Who Founded Reparative Therapy? Part Two

Yesterday, I described a conflict within the ex-gay movement about who founded reparative therapy. The dispute took place between 1989 and 1996 and involved Elizabeth Moberly, Joseph Nicolosi and the board of now closed Exodus International.
In the post yesterday, I published two letters to the editor, one from Moberly accusing Nicolosi of inadequately citing her work in a February 1989 California Psychologist article on reparative therapy. The other letter came from Nicolosi and claimed his work was different from Moberly’s.
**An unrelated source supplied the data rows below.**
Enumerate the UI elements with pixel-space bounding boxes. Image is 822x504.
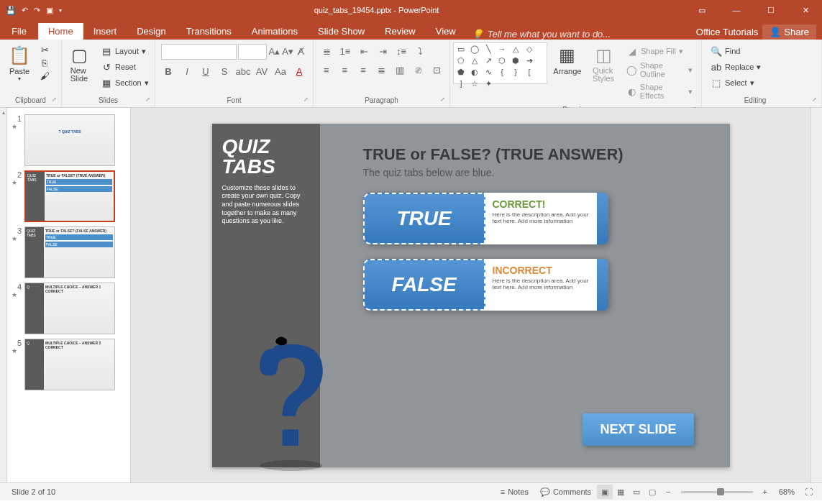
shape-fill-button[interactable]: ◢Shape Fill ▾ (622, 44, 697, 58)
fit-window-button[interactable]: ⛶ (800, 485, 816, 499)
tab-transitions[interactable]: Transitions (176, 23, 242, 40)
outdent-button[interactable]: ⇤ (357, 44, 371, 58)
slide-subheading[interactable]: The quiz tabs below are blue. (363, 167, 708, 178)
paste-button[interactable]: 📋 Paste ▾ (3, 42, 36, 85)
font-color-button[interactable]: A (292, 64, 306, 78)
tab-review[interactable]: Review (375, 23, 426, 40)
normal-view-button[interactable]: ▣ (597, 485, 613, 499)
shape-outline-button[interactable]: ◯Shape Outline ▾ (622, 60, 697, 80)
slideshow-view-button[interactable]: ▢ (644, 485, 660, 499)
start-slideshow-icon[interactable]: ▣ (46, 6, 53, 15)
minimize-button[interactable]: — (720, 0, 753, 20)
thumb-2[interactable]: 2★ QUIZTABSTRUE or FALSE? (TRUE ANSWER)T… (7, 168, 130, 224)
reading-view-button[interactable]: ▭ (629, 485, 644, 499)
save-icon[interactable]: 💾 (6, 6, 16, 15)
ribbon-options-icon[interactable]: ▭ (685, 0, 718, 20)
numbering-button[interactable]: 1≡ (338, 44, 352, 58)
reset-button[interactable]: ↺Reset (96, 60, 153, 74)
slide-heading[interactable]: TRUE or FALSE? (TRUE ANSWER) (363, 145, 708, 164)
align-center-button[interactable]: ≡ (338, 63, 352, 77)
clear-format-icon[interactable]: A̸ (295, 44, 307, 58)
qat-dropdown-icon[interactable]: ▾ (59, 7, 62, 14)
cut-icon[interactable]: ✂ (39, 44, 50, 55)
slide-side-desc[interactable]: Customize these slides to create your ow… (222, 184, 310, 226)
bullets-button[interactable]: ≣ (319, 44, 334, 58)
share-button[interactable]: 👤 Share (762, 24, 816, 40)
ribbon-tabs: File Home Insert Design Transitions Anim… (0, 20, 822, 40)
thumb-1[interactable]: 1★ ? QUIZ TABS (7, 112, 130, 168)
tab-animations[interactable]: Animations (242, 23, 308, 40)
tab-insert[interactable]: Insert (83, 23, 127, 40)
slide-position[interactable]: Slide 2 of 10 (6, 487, 61, 496)
zoom-out-button[interactable]: − (660, 487, 676, 496)
office-tutorials-link[interactable]: Office Tutorials (696, 27, 758, 37)
tab-view[interactable]: View (426, 23, 466, 40)
replace-button[interactable]: abReplace ▾ (706, 60, 765, 74)
italic-button[interactable]: I (180, 64, 194, 78)
false-button[interactable]: FALSE (363, 259, 485, 311)
copy-icon[interactable]: ⎘ (39, 57, 50, 68)
columns-button[interactable]: ▥ (393, 63, 407, 77)
tab-file[interactable]: File (0, 23, 38, 40)
zoom-level[interactable]: 68% (773, 487, 800, 496)
spacing-button[interactable]: AV (255, 64, 269, 78)
maximize-button[interactable]: ☐ (754, 0, 787, 20)
increase-font-icon[interactable]: A▴ (268, 44, 280, 58)
smartart-button[interactable]: ⊡ (429, 63, 444, 77)
section-button[interactable]: ▦Section ▾ (96, 75, 153, 90)
tell-me-label: Tell me what you want to do... (488, 29, 611, 40)
justify-button[interactable]: ≣ (375, 63, 389, 77)
layout-button[interactable]: ▤Layout ▾ (96, 44, 153, 58)
shapes-gallery[interactable]: ▭◯╲→△◇⬠ △↗⬡⬢➜⬟◐ ∿{}[]☆✦ (453, 42, 547, 84)
section-icon: ▦ (101, 77, 112, 88)
next-slide-button[interactable]: NEXT SLIDE (583, 413, 693, 446)
case-button[interactable]: Aa (273, 64, 288, 78)
font-size-input[interactable] (238, 44, 267, 60)
text-direction-button[interactable]: ⤵ (413, 44, 427, 58)
correct-card[interactable]: CORRECT! Here is the description area. A… (485, 193, 597, 244)
tab-home[interactable]: Home (38, 23, 83, 40)
incorrect-card[interactable]: INCORRECT Here is the description area. … (485, 259, 597, 311)
tab-design[interactable]: Design (127, 23, 175, 40)
align-left-button[interactable]: ≡ (319, 63, 334, 77)
line-spacing-button[interactable]: ↕≡ (394, 44, 408, 58)
underline-button[interactable]: U (198, 64, 213, 78)
new-slide-button[interactable]: ▢ New Slide (65, 42, 93, 86)
zoom-slider[interactable] (681, 491, 753, 493)
find-button[interactable]: 🔍Find (706, 44, 765, 58)
tell-me-search[interactable]: 💡 Tell me what you want to do... (466, 29, 696, 40)
thumb-3[interactable]: 3★ QUIZTABSTRUE or FALSE? (FALSE ANSWER)… (7, 224, 130, 280)
decrease-font-icon[interactable]: A▾ (282, 44, 294, 58)
sorter-view-button[interactable]: ▦ (613, 485, 629, 499)
format-painter-icon[interactable]: 🖌 (39, 70, 50, 81)
outline-icon: ◯ (626, 64, 637, 75)
tab-slideshow[interactable]: Slide Show (308, 23, 375, 40)
redo-icon[interactable]: ↷ (34, 6, 40, 15)
slide-canvas[interactable]: QUIZ TABS Customize these slides to crea… (131, 108, 810, 482)
bold-button[interactable]: B (161, 64, 175, 78)
strike-button[interactable]: S (217, 64, 232, 78)
thumb-4[interactable]: 4★ QMULTIPLE CHOICE – ANSWER 1 CORRECT (7, 280, 130, 336)
slide-title-1[interactable]: QUIZ (222, 137, 310, 157)
slide-title-2[interactable]: TABS (222, 157, 310, 177)
thumb-scrollbar[interactable] (0, 108, 7, 482)
quick-styles-button[interactable]: ◫ Quick Styles (588, 42, 619, 86)
canvas-scrollbar[interactable] (810, 108, 822, 482)
align-text-button[interactable]: ⎚ (411, 63, 426, 77)
font-name-input[interactable] (161, 44, 237, 60)
shape-effects-button[interactable]: ◐Shape Effects ▾ (622, 81, 697, 101)
zoom-in-button[interactable]: + (757, 487, 773, 496)
shadow-button[interactable]: abc (236, 64, 250, 78)
undo-icon[interactable]: ↶ (22, 6, 28, 15)
window-title: quiz_tabs_19454.pptx - PowerPoint (68, 6, 685, 14)
align-right-button[interactable]: ≡ (356, 63, 370, 77)
arrange-button[interactable]: ▦ Arrange (549, 42, 586, 78)
close-button[interactable]: ✕ (789, 0, 822, 20)
thumb-5[interactable]: 5★ QMULTIPLE CHOICE – ANSWER 2 CORRECT (7, 336, 130, 393)
notes-button[interactable]: ≡Notes (495, 487, 534, 496)
comments-button[interactable]: 💬Comments (534, 487, 597, 497)
select-button[interactable]: ⬚Select ▾ (706, 75, 765, 90)
indent-button[interactable]: ⇥ (375, 44, 390, 58)
animation-icon: ★ (12, 235, 22, 242)
true-button[interactable]: TRUE (363, 193, 485, 244)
Thanks to the help of California Psychological Association administrator Patricia VanWoerkom, I am able to publish the Nicolosi article. An image of part of it is below. To read the entire article, click here.
Nicolosi CPA RT clip 2 89
In the article, Nicolosi says:
Nicolosi CPA article Moberly credit
He gives credit to Moberly for her writings but this was not enough for her. In her pleas to the Exodus International board, Moberly claims that Nicolosi was merely a practitioner of her reparative therapy approach. She felt Nicolosi’s article wasn’t just based on her theoretical writings but that his entire approach was simply borrowed from her. From her point of view, he was not a developer or collaborator but someone who simply copied what she had already discovered.
Moberly pointed out to the Exodus board that Nicolosi said he was the “author of one of those rumored treatments [to help gays change to straight].” Moberly countered that Nicolosi did not author anything. He simply copied what she had written and passed some of it off as his own work.
According to Moberly, she filed an ethics complaint with the APA and CPA. Only the CPA responded, she claimed, and found that Nicolosi had inadvertently copied her material. I have reached out again to the CPA and in a future post hope to be to confirm or deny Moberly’s claim.